The most effective fraud prevention strategy still begins with simple—but rigorous—questions: Does this company really exist? Are the goods actually available? Is the management who they say they are? 

This is where Recovery Advisers’ fieldwork makes a critical difference. Our team has encountered companies operating out of abandoned warehouses, uncovered discrepancies between declared and actual inventories, and interviewed auditors who’ve quietly acknowledged red flags not visible in the financial statements. 

These checks, while resource-intensive, offer something algorithms cannot: context. And in international trade, context is often the difference between success and a large write-off. 
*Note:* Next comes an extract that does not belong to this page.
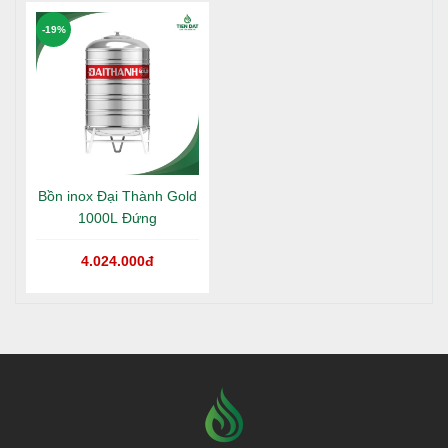
-19%
Bồn inox Đại Thành Gold
1000L Đứng
4.024.000đ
Structuring for Enforceability – Not Just Efficiency 

Equally important as fraud detection is transaction structuring. In the rush to close deals, legal nuances across jurisdictions can often be overlooked. That’s why in 2024 we launched ExpoFin, a solution built to address the very problems we’ve seen repeatedly during claims and recovery work. 

ExpoFin combines our legal enforcement expertise with technology to create enforceable, standardised transaction documentation—especially for small to mid-sized trades between €500,000 and €10 million. For many lenders, these deals fall below the threshold where traditional legal support is cost-effective. But the risks remain just as real. 

Without proper structuring, even the most promising transaction can collapse. We’ve seen promissory notes referencing bills of lading ruled void, personal guarantees rendered unenforceable, and collateral that—while listed—was impossible to seize under local law. ExpoFin anticipates these issues, ensuring that contracts are not just well-drafted, but enforceable in the real world. 

Closing the Trade Finance Gap 

One of the industry’s biggest challenges is the trade finance gap, which disproportionately affects SMEs. Smaller deals are often overlooked due to the perceived complexity and cost of due diligence. Yet these companies represent the backbone of global supply chains. 

ExpoFin aims to change that—by offering jurisdiction-specific, enforceable documentation at a fixed, predictable cost, delivered within ten working days. Our solution helps lenders justify financing smaller deals while lowering risk exposure. It also empowers exporters to enter unfamiliar markets with greater confidence. 

And while ExpoFin uses proprietary software to streamline structuring, its strength lies in its foundation: human insight, drawn from thousands of claims, disputes, and recoveries around the world. 

Local Insight, International Impact 

No matter how advanced technology becomes, the value of local intelligence cannot be overstated. In many regions, an informal conversation with a local auditor or a quiet check of court filings reveals more than any digital screening. A buyer’s reputation—unknown to the cloud but well-known in the community—can say more than their financials. 

Recovery Advisers’ international network, built over 16 years of hands-on work, enables us to uncover these hidden signals. Whether it’s confirming tax compliance, verifying assets, or evaluating the real ownership structure behind a foreign buyer, our team brings clarity where opacity is the norm. 

 

Final thoughts  

International trade is based on trust – but trust alone is not a risk strategy. While technology can flag anomalies and streamline processes, it takes human intelligence to validate what matters most—intent, integrity, and enforceability. 

At Recovery Advisers and through ExpoFin, we don’t just provide advice—we bring solutions grounded in real-world outcomes. Because preventing fraud and ensuring transaction success isn’t about choosing between humans and technology. It’s about knowing where each has its place. 

And when it comes to navigating the complex risks of cross-border trade, human presence still makes all the difference.